** Opening SOURCE MATERIAL block **
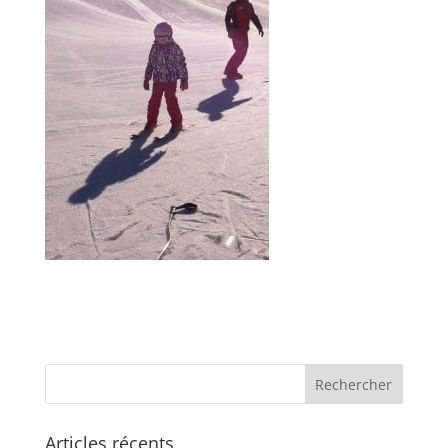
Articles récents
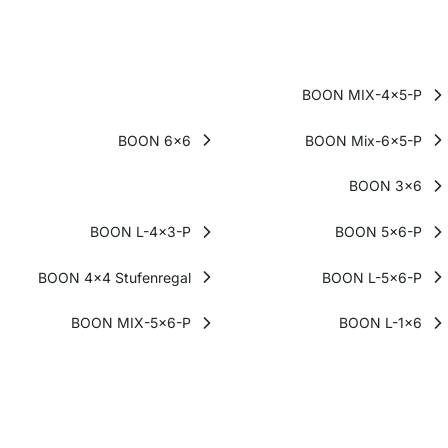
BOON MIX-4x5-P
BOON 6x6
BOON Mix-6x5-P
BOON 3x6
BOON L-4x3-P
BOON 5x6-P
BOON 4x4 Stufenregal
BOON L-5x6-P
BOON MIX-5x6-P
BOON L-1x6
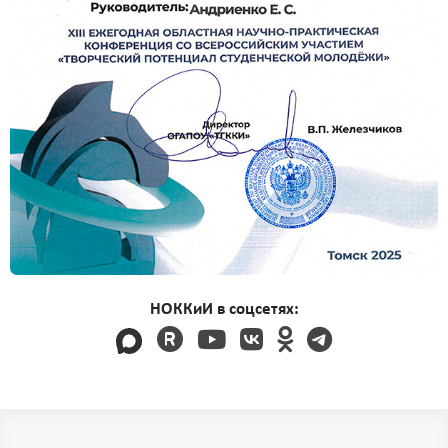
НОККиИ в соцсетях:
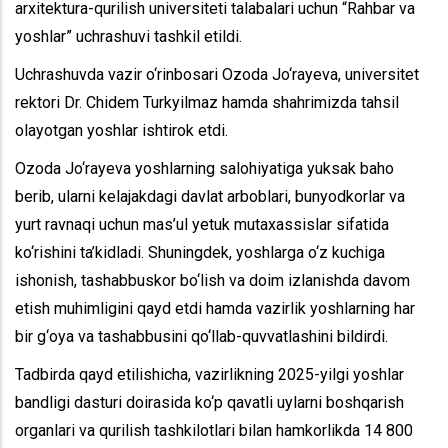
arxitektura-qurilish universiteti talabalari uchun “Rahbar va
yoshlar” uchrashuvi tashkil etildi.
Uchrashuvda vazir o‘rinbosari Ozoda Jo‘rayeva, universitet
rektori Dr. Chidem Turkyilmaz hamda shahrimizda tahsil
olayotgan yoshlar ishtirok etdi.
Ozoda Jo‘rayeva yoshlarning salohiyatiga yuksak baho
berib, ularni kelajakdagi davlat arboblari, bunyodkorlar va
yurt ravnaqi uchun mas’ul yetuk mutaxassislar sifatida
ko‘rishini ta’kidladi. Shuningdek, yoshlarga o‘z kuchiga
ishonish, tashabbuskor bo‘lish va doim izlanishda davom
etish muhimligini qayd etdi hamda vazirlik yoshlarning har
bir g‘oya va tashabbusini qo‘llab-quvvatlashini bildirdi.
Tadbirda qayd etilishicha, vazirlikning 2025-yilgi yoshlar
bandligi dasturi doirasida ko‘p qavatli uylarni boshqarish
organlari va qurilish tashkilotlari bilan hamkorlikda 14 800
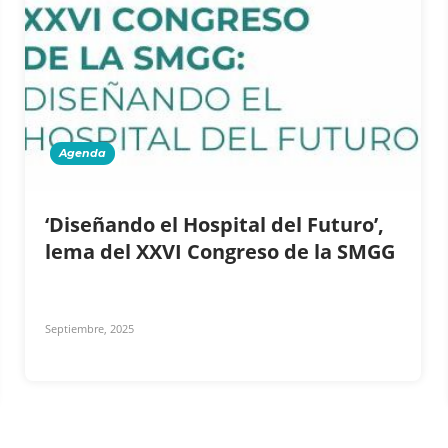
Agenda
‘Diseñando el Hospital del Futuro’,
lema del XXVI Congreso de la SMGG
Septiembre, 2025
** Closing SOURCE MATERIAL block **
WHAT YOU SHOULD DO
Using the entries above, extract exactly the lines from the one that contains "BOON MIX-5x6-P" through the one that contains "olayotgan yoshlar ishtirok etdi.". Do not carry over any pictures.

ANSWER FOR THE TASK
BOON MIX-5x6-P
BOON L-1x6
НОККиИ в соцсетях:
arxitektura-qurilish universiteti talabalari uchun “Rahbar va
yoshlar” uchrashuvi tashkil etildi.
Uchrashuvda vazir o‘rinbosari Ozoda Jo‘rayeva, universitet
rektori Dr. Chidem Turkyilmaz hamda shahrimizda tahsil
olayotgan yoshlar ishtirok etdi.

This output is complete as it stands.